I was 'fixed' at an early age...not so sure that was a good thing or not, but it was definitely the standard for some time.


----------



## Mrmnms (Apr 4, 2015)

A school teacher tried to force my older brother (very dominant left handed) to write right handed. He started stuttering. When my mother figured it out, she went to the school to talk to the teacher and took me along. I was in pre school at the time, but I still remember. The teacher was condescending in retrospect. My mother got so pissed , the teacher feared for her safety. As a little kid, I found the exchange very entertaining . My brother was never asked to write right handed ever again. You go mom!


----------



## aboynamedsuita (Apr 4, 2015)

It's interesting to hear from fellow members that left handedness was still held in such regard even in more recent years (I thought it would have been WAY back in the day). Another fine example of yesteryear's quackery.


----------



## Admin (Apr 6, 2015)

My great grandmother upon learning of my being a lefty told my parents to tie my hand behind my back. 

It's nuts that was ever a thing.


----------



## drawman623 (Apr 6, 2015)

I'm a right hander but my father demanded I learn to bat lefty as a boy. To this day I am not comfortable swinging a bat right handed. Transition of hand coordination can be achieved with practice but in my case, eye dominance never changed. I learned to play golf right handed, I enjoy pistol marksmanship right handed, pool and of course I cut and wright right handed. All this flows from eye dominance in my opinion...not a muscular tendency.


----------



## boomchakabowwow (Apr 6, 2015)

this hits home!!

i was born lefty. being chinese my mom made me switch. i cant remember the "deprogramming", but i do remember having my hand swatted a lot. i was soooo young. 

now? i feel that i am all screwed up. i'm a righty with effed up handwriting. i'm left eye dominant which makes shooting anything really funny looking. i can almost do things lefty. i can write some, work chop sticks..etc. bottom line, i suck with both hands. and my right eye sucks..and not to mention the left right brain thing...

i wish she would have left it alone.


----------



## andre s (Apr 7, 2015)

As far as I can remember, I've been (functionally) right handed, but played all sports that required a swinging implement as a lefty (hockey, baseball, even golf). Always thought it strange, but felt natural.

My mom recently admitted (to my wife) that she had forced me into right-handedness as a toddler.
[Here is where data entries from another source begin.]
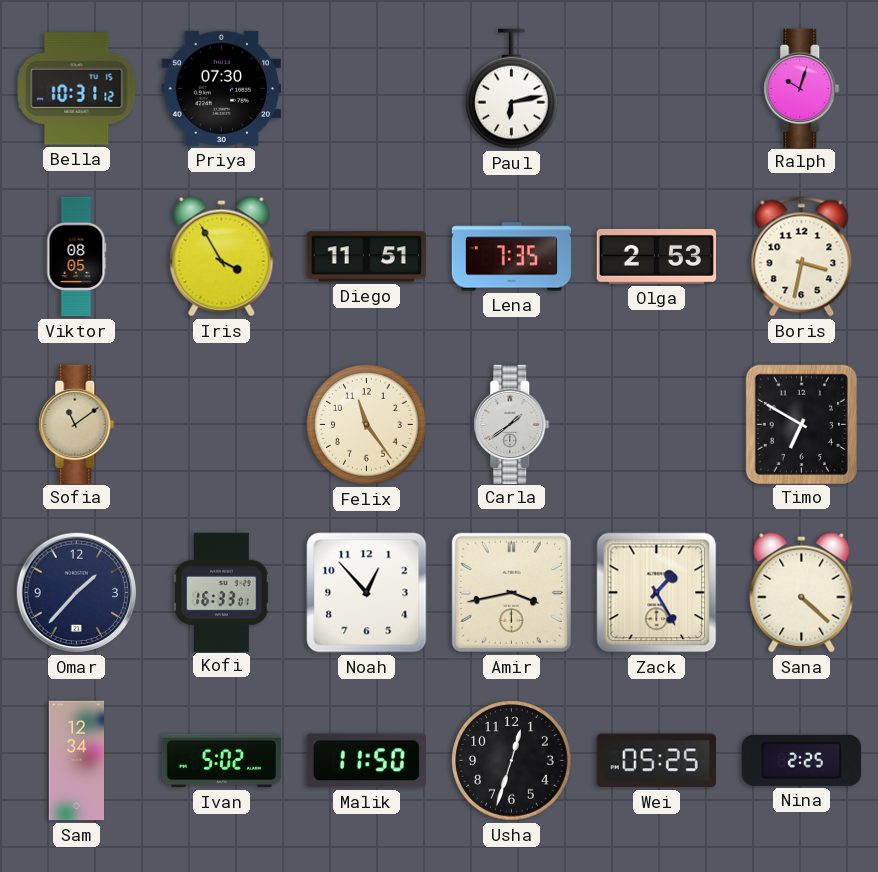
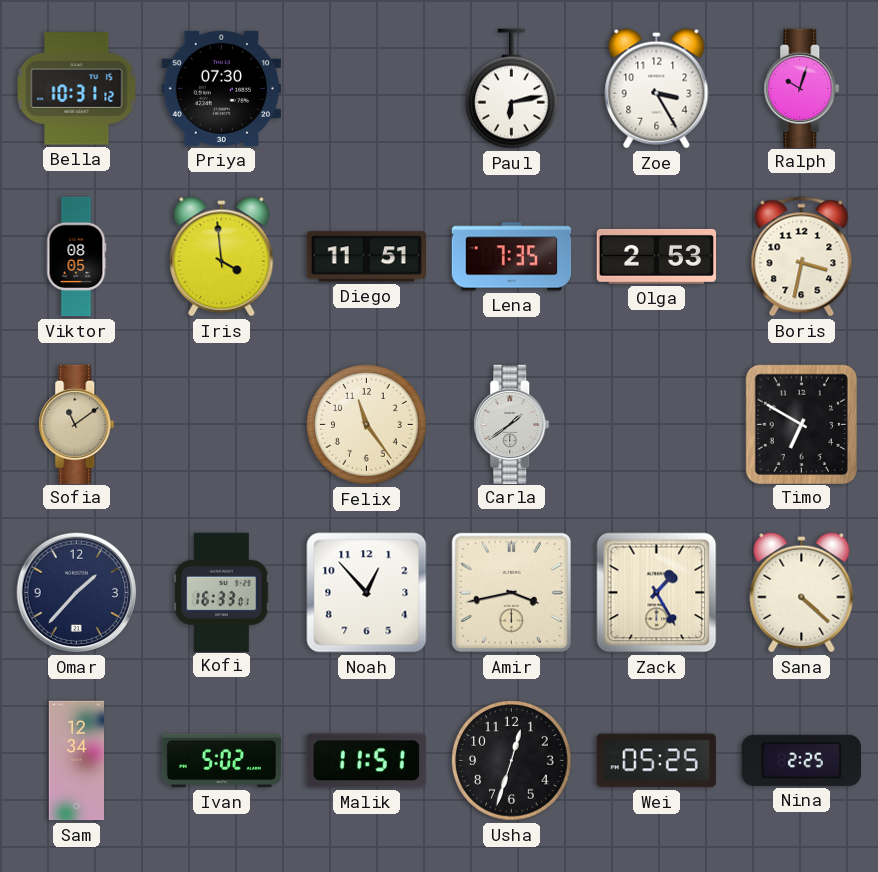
Zoe: none -> 3:25
Iris: 3:55 -> 3:59
Malik: 11:50 -> 11:51
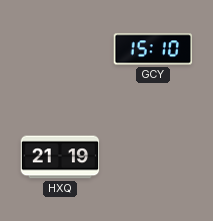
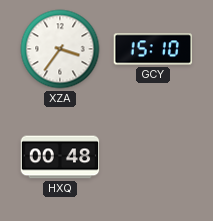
XZA: none -> 3:36
HXQ: 21:19 -> 00:48
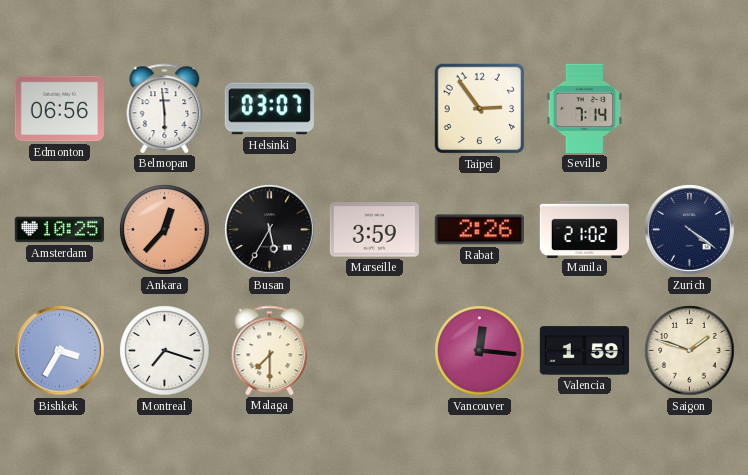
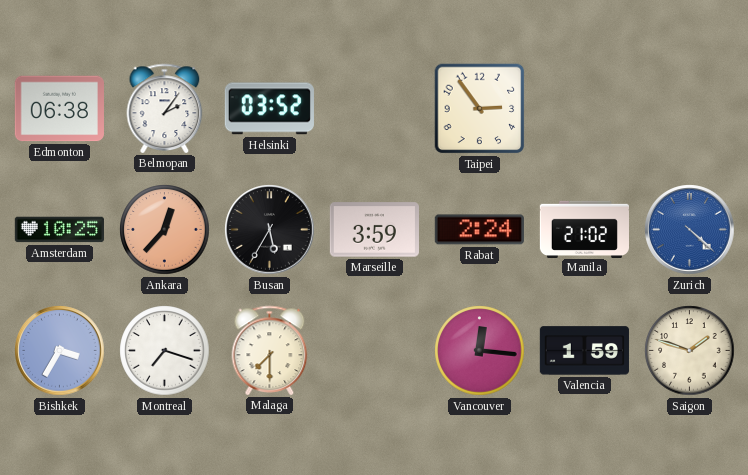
Edmonton: 06:56 -> 06:38
Belmopan: 5:59 -> 2:06
Helsinki: 03:07 -> 03:52
Seville: 7:14 -> none
Rabat: 2:26 -> 2:24
Zurich: 4:21 -> 4:22
Zurich dial: navy -> blue
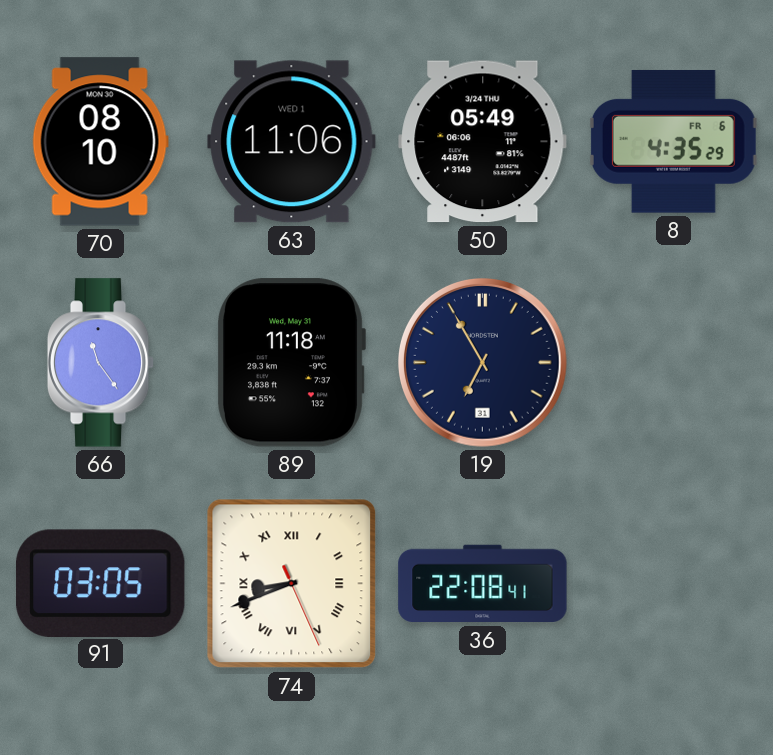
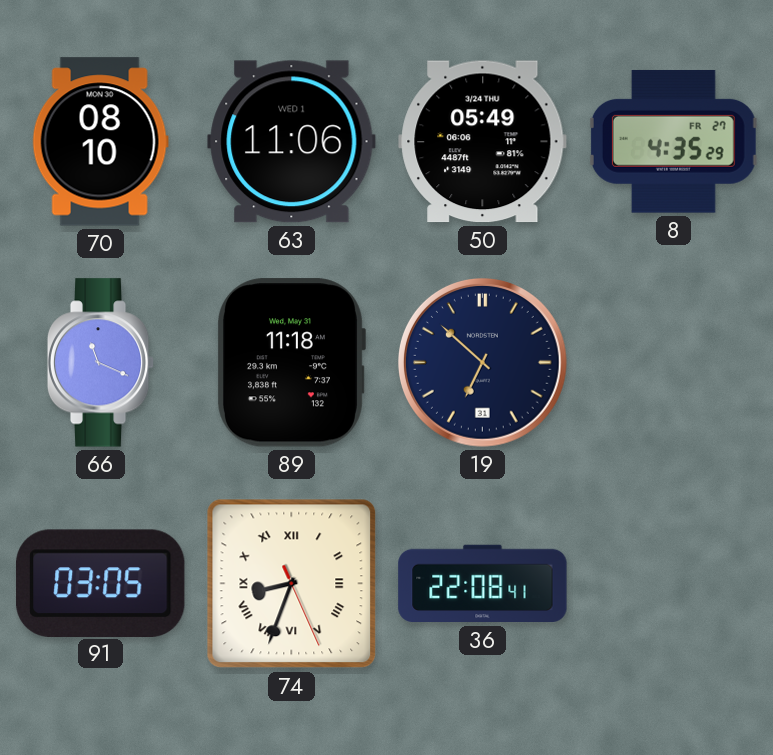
8 date: FR 6 -> FR 27
66: 11:24 -> 11:19
19: 6:55 -> 6:52
74: 8:41 -> 8:33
I don't remember anything about the ordeal. I wish it meant that I was ambidextrous...Instead, it means that my left hand is weaker than it should be, so I can't hit home runs, my wrist and snapshots are generally weak and my tee-off is inadequate.

But it saves me a few bucks in the knife world


----------



## sudsy9977 (Apr 7, 2015)

I wear my watch on my left hand but am right handed....my dad is left handed and wears his watch on the right hand....I assume I just copied it...always thought it was weird....when I ever have kids though their watch is going on their right hand...ryan


----------



## Cashn (Apr 7, 2015)

sudsy9977 said:


> I wear my watch on my left hand but am right handed....my dad is left handed and wears his watch on the right hand....I assume I just copied it...always thought it was weird....when I ever have kids though their watch is going on their right hand...ryan



I'm right handed and wear my watch on my left. Regardless of which hand you wear your watch on it always made sense to me to wear a watch on your least dominate hand. Dominate hand being used more, watch has less of a chance to get in the way being on your off hand. Really makes sense to me scuba diving and may be where it stems from in my upbringing. I do wear a dive watch 24/7 and use the bezel as a timer a good bit, everything from cakes to dive time. Would be very awkward for me turning it with my off hand.


----------



## aboynamedsuita (Apr 8, 2015)

Cashn said:


> ...it always made sense to me to wear a watch on your least dominate hand. Dominate hand being used more, watch has less of a chance to get in the way being on your off hand...



Ill have to see if I can get used to wearing my watch on my right at some point. I currently always bang it into things being a lefty. Professional ring goes on left side too (dominant side), if/when get married will have to move watch to the right for sure in order to balance lol


----------



## Admin (Apr 9, 2015)

andre s said:


> As far as I can remember, I've been (functionally) right handed, but played all sports that required a swinging implement as a lefty (hockey, baseball, even golf). Always thought it strange, but felt natural.
> 
> My mom recently admitted (to my wife) that she had forced me into right-handedness as a toddler. I don't remember anything about the ordeal. I wish it meant that I was ambidextrous...Instead, it means that my left hand is weaker than it should be, so I can't hit home runs, my wrist and snapshots are generally weak and my tee-off is inadequate.
> 
> But it saves me a few bucks in the knife world



And the guitar world, and the firearms word, and the sports world, etc.

I kind of hate it sometimes.


----------